### Required action
Tell how many lines of the data include the word "dans". Nothing but the number belongs in the answer.

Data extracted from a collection
═══
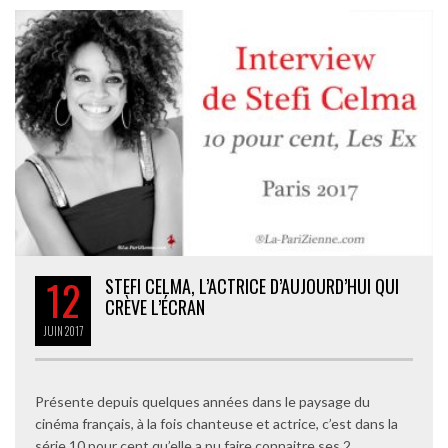
12
STEFI CELMA, L’ACTRICE D’AUJOURD’HUI QUI
CRÈVE L’ÉCRAN
JUIN
2017
Présente depuis quelques années dans le paysage du
cinéma français, à la fois chanteuse et actrice, c’est dans la
série 10 pour cent qu’elle a pu faire connaitre ses 2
═══
### Answer to this exercise
2